§ **Task requirements**:
Set down a true copy of the data, with all pictures left out.
============================================================
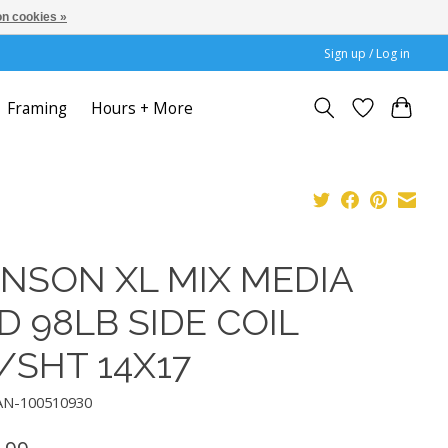
n cookies »
Sign up / Log in
Framing
Hours + More
NSON XL MIX MEDIA
D 98LB SIDE COIL
/SHT 14X17
AN-100510930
============================================================
§ **Answer section**:
n cookies »
Sign up / Log in
Framing
Hours + More
NSON XL MIX MEDIA
D 98LB SIDE COIL
/SHT 14X17
AN-100510930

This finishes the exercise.